The Justice Department had been challenging deals about as often under Obama as under Bush, according to a 2012 Stanford Law School study. Earlier research on Federal Trade Commission efforts reached similar conclusions. What the statistics missed was how quickly and decisively deals were killed. The Justice Department refused even to consider possible fixes to the T-Mobile or NYSE transactions.
Chief executives cowed by the financial crisis eventually broke out in a big way, emboldened to pursue aggressive deals. Many ran into enforcement as tough as advertised. AB InBev, the world’s top brewer, was forced to restructure its $20 billion purchase of Mexico’s Grupo Modelo in 2013. Television and internet service providers Time Warner Cable and Comcast had to abandon their $45 billion merger.

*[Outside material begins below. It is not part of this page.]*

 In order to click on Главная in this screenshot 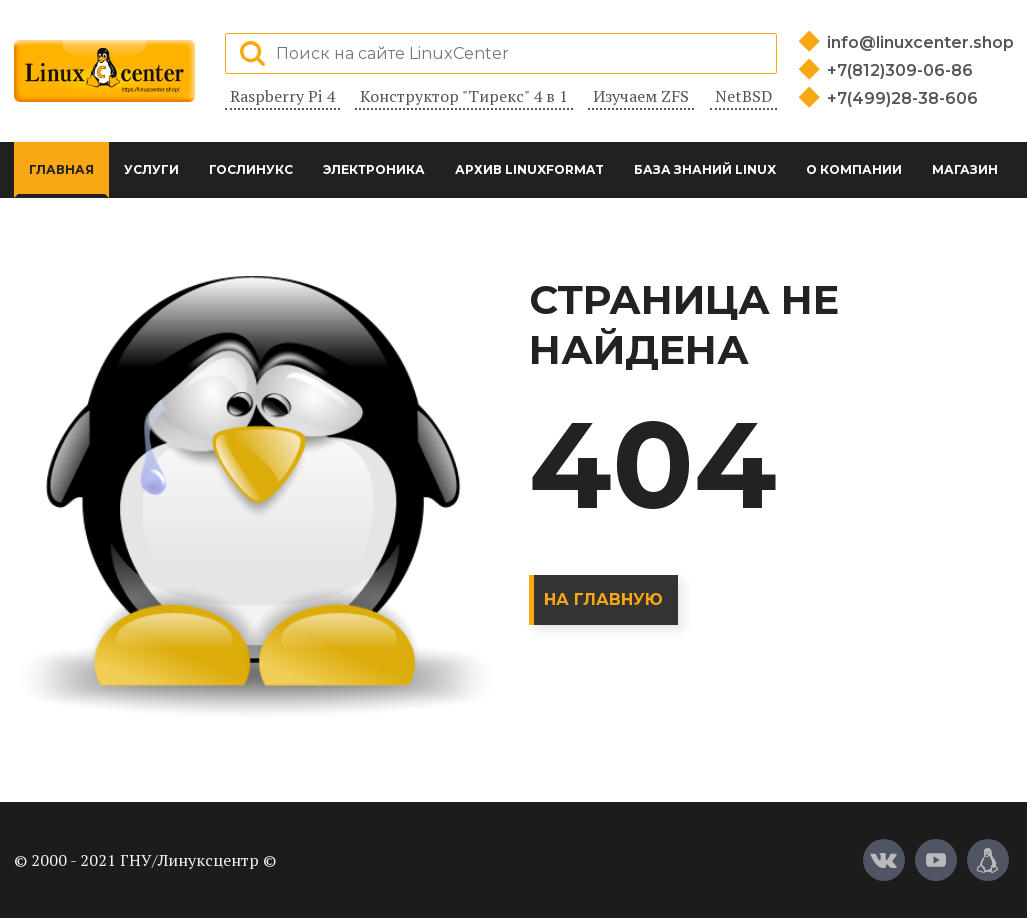 , I will do `click(61, 169)`.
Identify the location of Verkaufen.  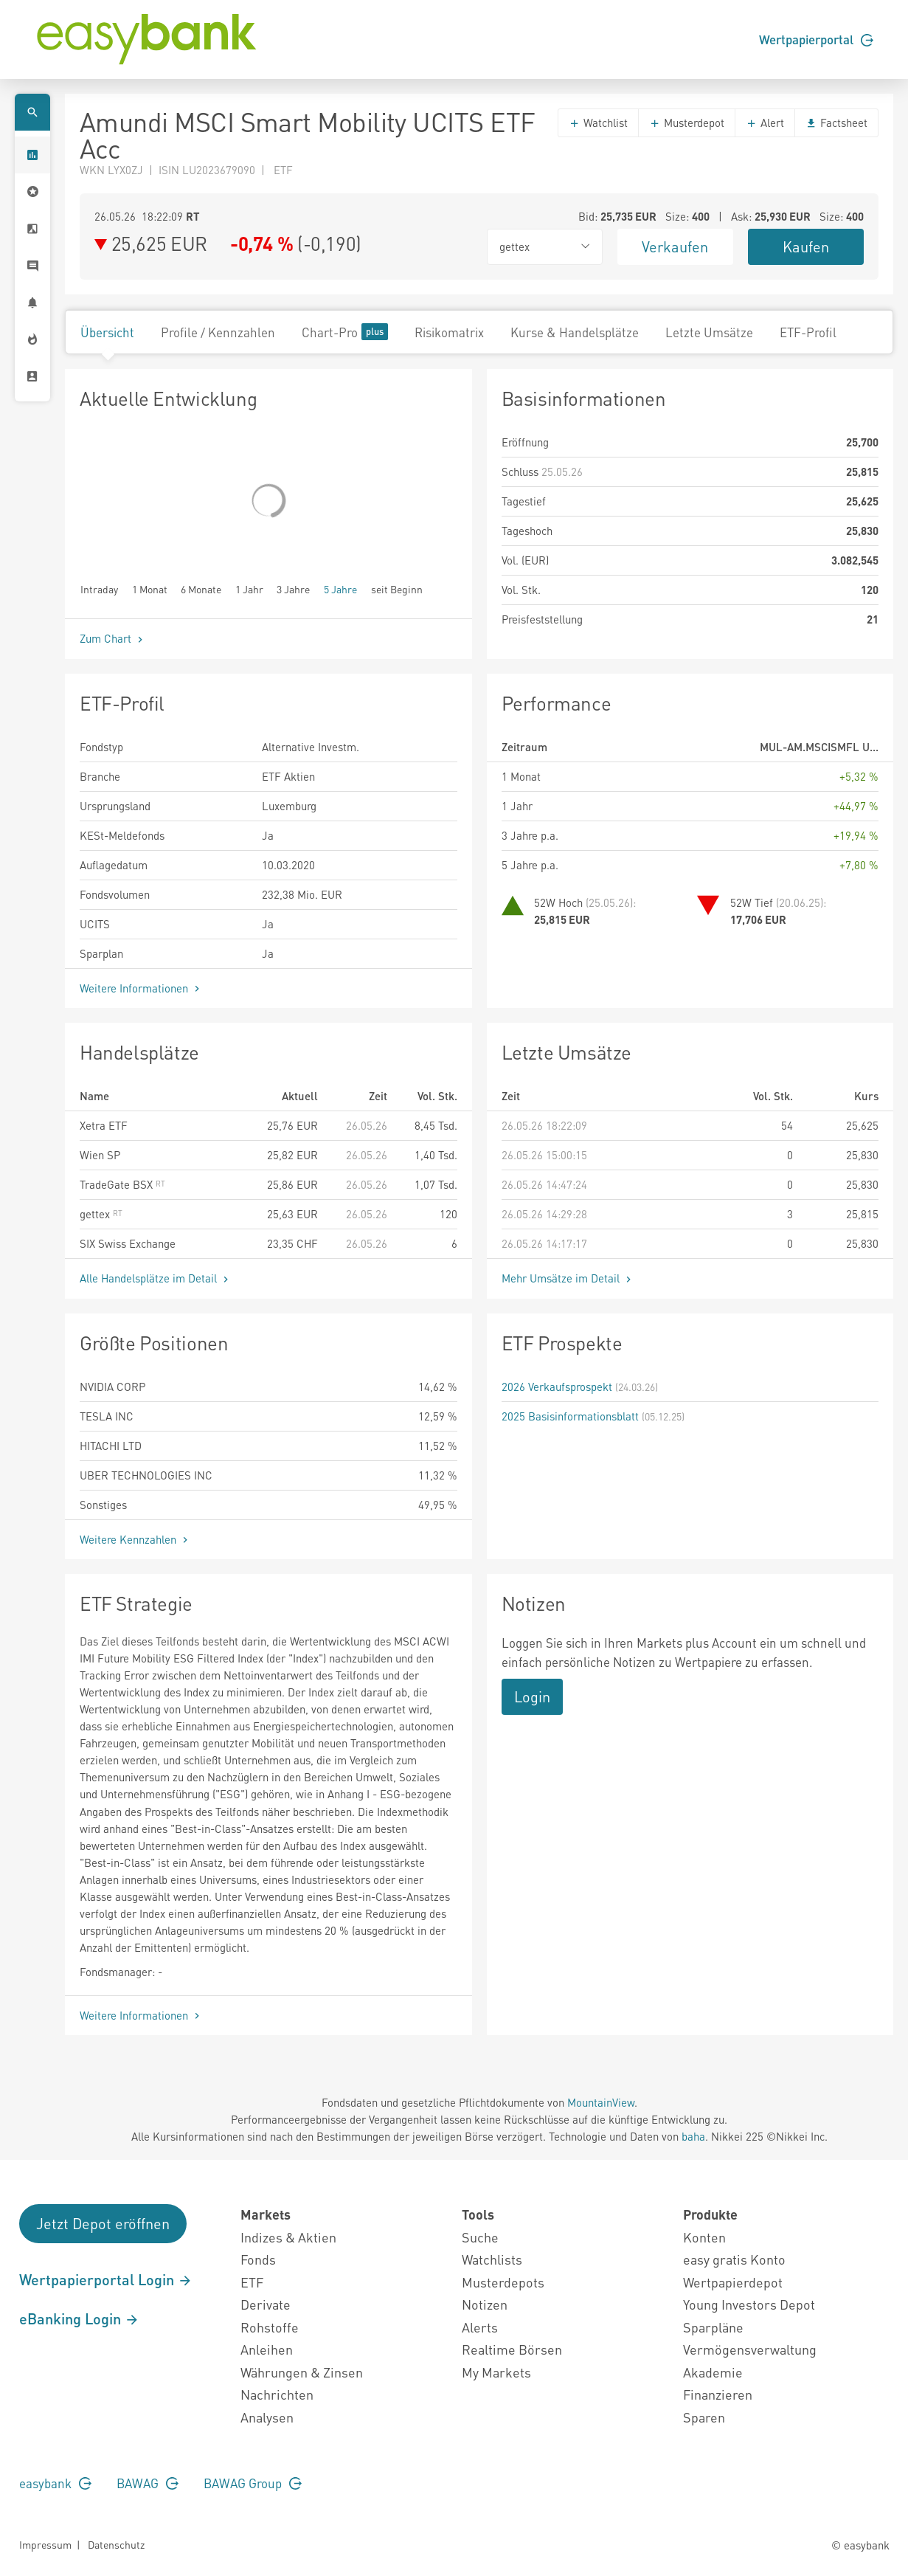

Regulators have responded to the M&A boom with their own bold tactics. Sysco and US Foods argued that stiff regional competition would hold down prices in the food service industry. The FTC successfully countered that only those two companies could serve hotel and restaurant chains, and that losing one would curb competition. Similar logic threatens office supply giant Staples’ deal and Electrolux’s $3.3 billion bid for General Electric’s appliance business.
Big fights may remain. Proposed mega-mergers of U.S. health insurers Aetna with Humana and Anthem with Cigna are under review. Shrinking that industry from five big companies to three raises important issues involving antitrust law, healthcare policy and the competing powers of state insurance commissioners.
The latest Justice Department figures reveal a slight drop in merger investigations since 2005. No CEO, general counsel or investor should be fooled, though. An emphasis on quality over quantity means today’s dealmakers should expect to encounter more deal breakers.